- Exercise -
Reproduce the opening lines of the records exactly, please, stopping after the line that contains "Task: Click on".

[Stored records]
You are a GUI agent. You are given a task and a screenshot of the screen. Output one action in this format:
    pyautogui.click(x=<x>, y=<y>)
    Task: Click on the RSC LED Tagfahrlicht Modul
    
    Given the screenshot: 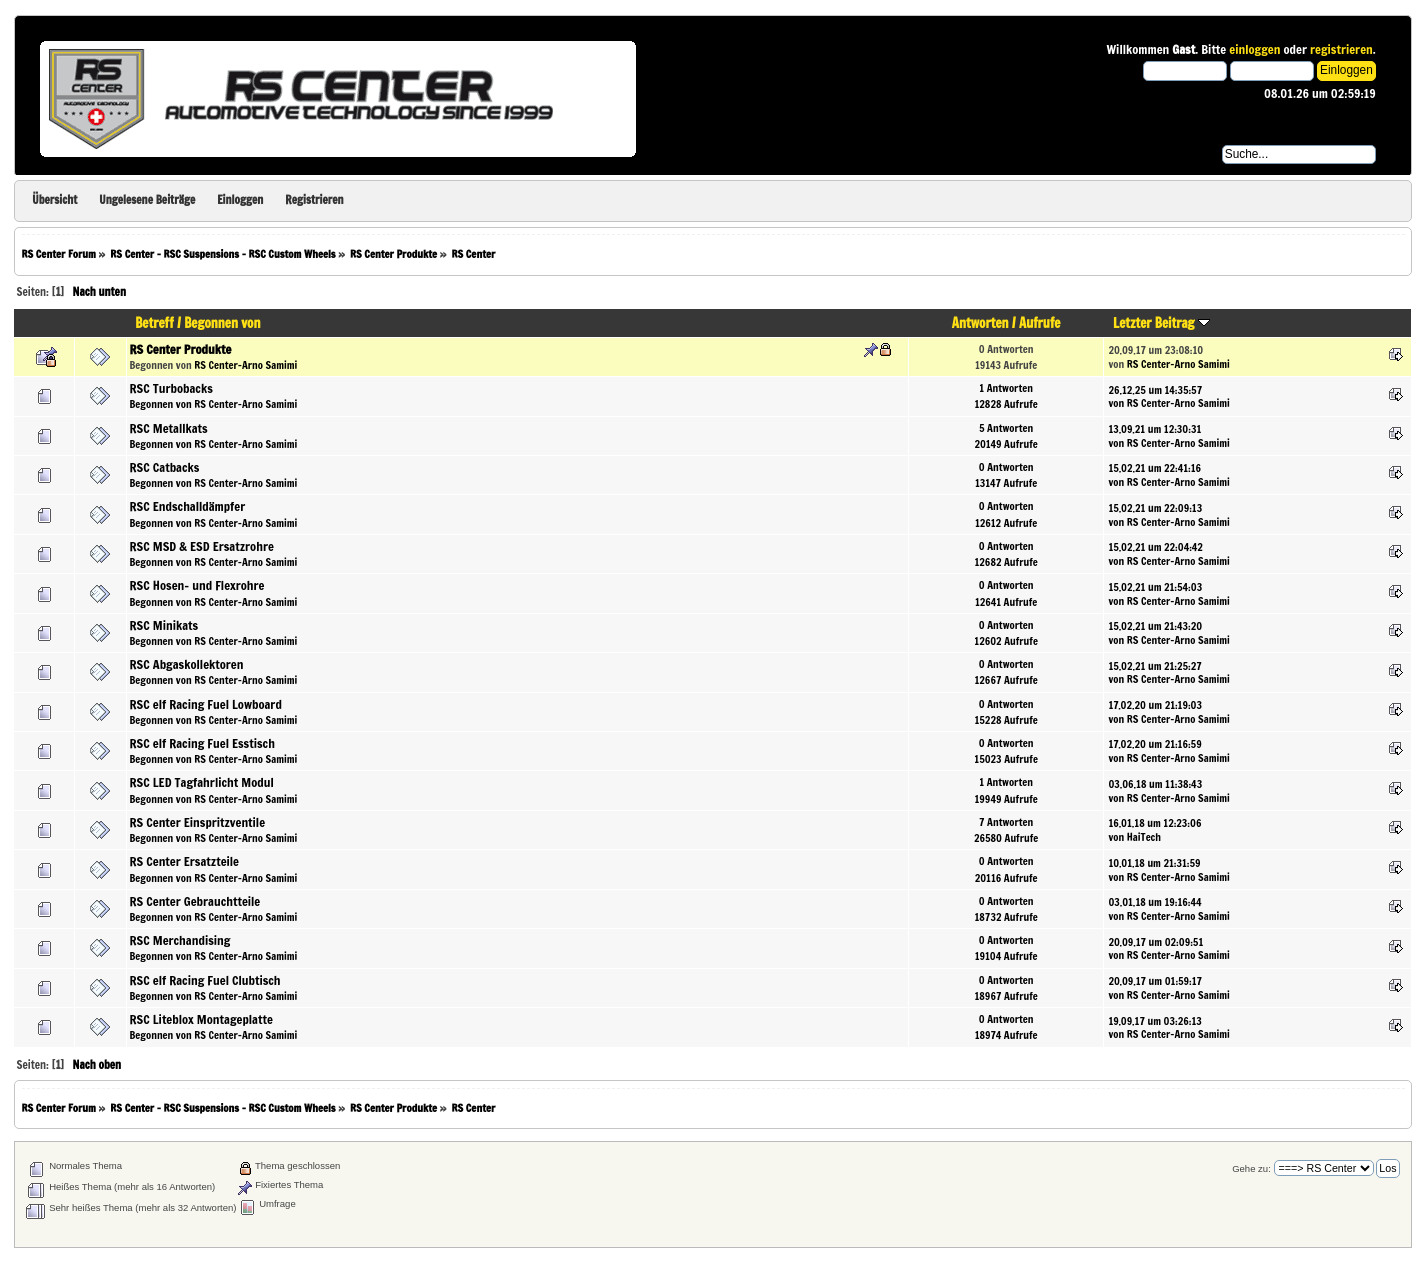 What is the action you would take?
    pyautogui.click(x=202, y=782)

- Output below -
You are a GUI agent. You are given a task and a screenshot of the screen. Output one action in this format:
    pyautogui.click(x=<x>, y=<y>)
    Task: Click on the RSC LED Tagfahrlicht Modul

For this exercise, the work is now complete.